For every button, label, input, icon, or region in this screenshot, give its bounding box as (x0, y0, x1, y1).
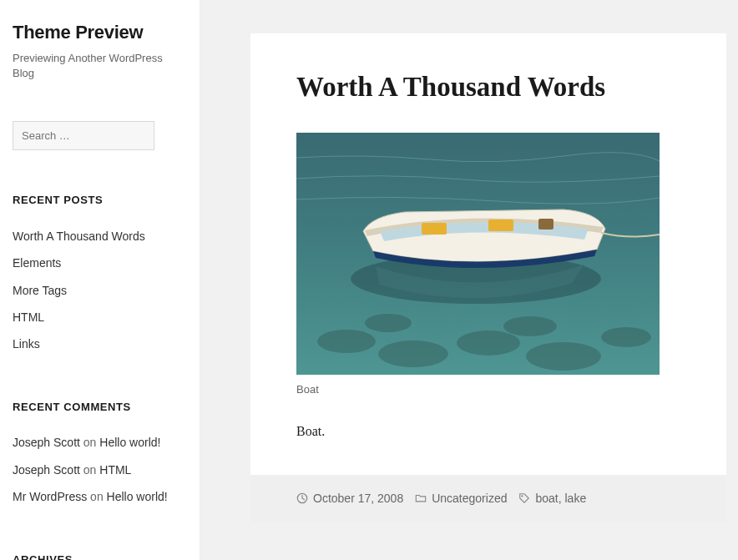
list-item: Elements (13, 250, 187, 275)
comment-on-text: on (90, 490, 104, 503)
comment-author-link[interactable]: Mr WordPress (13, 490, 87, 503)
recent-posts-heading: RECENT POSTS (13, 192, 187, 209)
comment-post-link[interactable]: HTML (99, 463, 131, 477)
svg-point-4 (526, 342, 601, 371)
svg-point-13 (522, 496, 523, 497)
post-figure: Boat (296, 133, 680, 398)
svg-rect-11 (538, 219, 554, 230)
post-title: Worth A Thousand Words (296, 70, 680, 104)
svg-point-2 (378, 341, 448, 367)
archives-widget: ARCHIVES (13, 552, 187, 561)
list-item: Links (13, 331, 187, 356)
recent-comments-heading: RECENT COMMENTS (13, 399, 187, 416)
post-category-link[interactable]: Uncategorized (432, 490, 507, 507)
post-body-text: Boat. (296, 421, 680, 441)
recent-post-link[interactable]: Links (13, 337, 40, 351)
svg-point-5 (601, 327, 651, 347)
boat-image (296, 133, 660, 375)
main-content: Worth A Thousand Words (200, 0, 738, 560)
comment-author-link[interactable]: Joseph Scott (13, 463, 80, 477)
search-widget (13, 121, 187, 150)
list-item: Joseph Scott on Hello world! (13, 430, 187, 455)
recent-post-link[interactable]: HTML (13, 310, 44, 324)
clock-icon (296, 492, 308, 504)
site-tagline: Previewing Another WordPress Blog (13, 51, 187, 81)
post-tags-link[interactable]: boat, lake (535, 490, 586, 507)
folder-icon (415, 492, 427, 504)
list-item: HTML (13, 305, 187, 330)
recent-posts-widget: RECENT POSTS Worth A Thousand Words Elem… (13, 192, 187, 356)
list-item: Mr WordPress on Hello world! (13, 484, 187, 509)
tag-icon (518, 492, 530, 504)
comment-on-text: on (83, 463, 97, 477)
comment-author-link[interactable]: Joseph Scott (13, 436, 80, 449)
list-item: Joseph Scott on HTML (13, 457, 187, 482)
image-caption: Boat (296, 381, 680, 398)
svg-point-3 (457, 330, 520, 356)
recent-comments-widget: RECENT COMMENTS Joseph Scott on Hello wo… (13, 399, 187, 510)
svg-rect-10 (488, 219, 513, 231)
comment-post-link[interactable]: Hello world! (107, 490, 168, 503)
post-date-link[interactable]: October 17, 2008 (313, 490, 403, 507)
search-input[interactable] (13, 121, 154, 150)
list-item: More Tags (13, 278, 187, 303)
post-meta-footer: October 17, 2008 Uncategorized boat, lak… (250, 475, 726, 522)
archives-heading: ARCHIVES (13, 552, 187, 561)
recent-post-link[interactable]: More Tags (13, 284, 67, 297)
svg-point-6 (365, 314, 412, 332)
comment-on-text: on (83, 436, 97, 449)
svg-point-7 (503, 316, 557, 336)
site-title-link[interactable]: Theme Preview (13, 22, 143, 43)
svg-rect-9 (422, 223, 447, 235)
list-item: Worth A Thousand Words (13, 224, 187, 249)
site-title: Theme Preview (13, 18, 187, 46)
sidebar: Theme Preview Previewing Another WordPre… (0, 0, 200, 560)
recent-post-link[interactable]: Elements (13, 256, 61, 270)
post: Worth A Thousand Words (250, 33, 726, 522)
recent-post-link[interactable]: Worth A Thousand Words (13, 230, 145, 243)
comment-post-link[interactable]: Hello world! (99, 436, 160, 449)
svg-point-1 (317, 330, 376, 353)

--- WORK REQUIRED ---
Copy the listing word for word, excluding its pictures.

--- ANSWER BELOW ---
For every button, label, input, icon, or region in this screenshot, give its bounding box as (x0, y0, x1, y1).
list-item: Elements (13, 250, 187, 275)
comment-on-text: on (90, 490, 104, 503)
comment-author-link[interactable]: Mr WordPress (13, 490, 87, 503)
recent-posts-heading: RECENT POSTS (13, 192, 187, 209)
comment-post-link[interactable]: HTML (99, 463, 131, 477)
svg-point-4 (526, 342, 601, 371)
svg-point-13 (522, 496, 523, 497)
post-figure: Boat (296, 133, 680, 398)
svg-rect-11 (538, 219, 554, 230)
post-title: Worth A Thousand Words (296, 70, 680, 104)
svg-point-2 (378, 341, 448, 367)
archives-widget: ARCHIVES (13, 552, 187, 561)
list-item: Links (13, 331, 187, 356)
recent-comments-heading: RECENT COMMENTS (13, 399, 187, 416)
post-category-link[interactable]: Uncategorized (432, 490, 507, 507)
post-body-text: Boat. (296, 421, 680, 441)
recent-post-link[interactable]: Links (13, 337, 40, 351)
svg-point-5 (601, 327, 651, 347)
boat-image (296, 133, 660, 375)
main-content: Worth A Thousand Words (200, 0, 738, 560)
comment-author-link[interactable]: Joseph Scott (13, 463, 80, 477)
search-widget (13, 121, 187, 150)
list-item: Joseph Scott on Hello world! (13, 430, 187, 455)
recent-post-link[interactable]: HTML (13, 310, 44, 324)
clock-icon (296, 492, 308, 504)
site-tagline: Previewing Another WordPress Blog (13, 51, 187, 81)
post-tags-link[interactable]: boat, lake (535, 490, 586, 507)
folder-icon (415, 492, 427, 504)
list-item: HTML (13, 305, 187, 330)
recent-posts-widget: RECENT POSTS Worth A Thousand Words Elem… (13, 192, 187, 356)
list-item: Mr WordPress on Hello world! (13, 484, 187, 509)
tag-icon (518, 492, 530, 504)
comment-on-text: on (83, 463, 97, 477)
comment-author-link[interactable]: Joseph Scott (13, 436, 80, 449)
list-item: Joseph Scott on HTML (13, 457, 187, 482)
image-caption: Boat (296, 381, 680, 398)
svg-point-3 (457, 330, 520, 356)
recent-comments-widget: RECENT COMMENTS Joseph Scott on Hello wo… (13, 399, 187, 510)
svg-rect-10 (488, 219, 513, 231)
comment-post-link[interactable]: Hello world! (107, 490, 168, 503)
post-date-link[interactable]: October 17, 2008 (313, 490, 403, 507)
search-input[interactable] (13, 121, 154, 150)
list-item: More Tags (13, 278, 187, 303)
post-meta-footer: October 17, 2008 Uncategorized boat, lak… (250, 475, 726, 522)
archives-heading: ARCHIVES (13, 552, 187, 561)
recent-post-link[interactable]: More Tags (13, 284, 67, 297)
svg-point-6 (365, 314, 412, 332)
comment-on-text: on (83, 436, 97, 449)
svg-point-7 (503, 316, 557, 336)
site-title-link[interactable]: Theme Preview (13, 22, 143, 43)
svg-rect-9 (422, 223, 447, 235)
list-item: Worth A Thousand Words (13, 224, 187, 249)
site-title: Theme Preview (13, 18, 187, 46)
sidebar: Theme Preview Previewing Another WordPre… (0, 0, 200, 560)
recent-post-link[interactable]: Elements (13, 256, 61, 270)
post: Worth A Thousand Words (250, 33, 726, 522)
recent-post-link[interactable]: Worth A Thousand Words (13, 230, 145, 243)
comment-post-link[interactable]: Hello world! (99, 436, 160, 449)
svg-point-1 (317, 330, 376, 353)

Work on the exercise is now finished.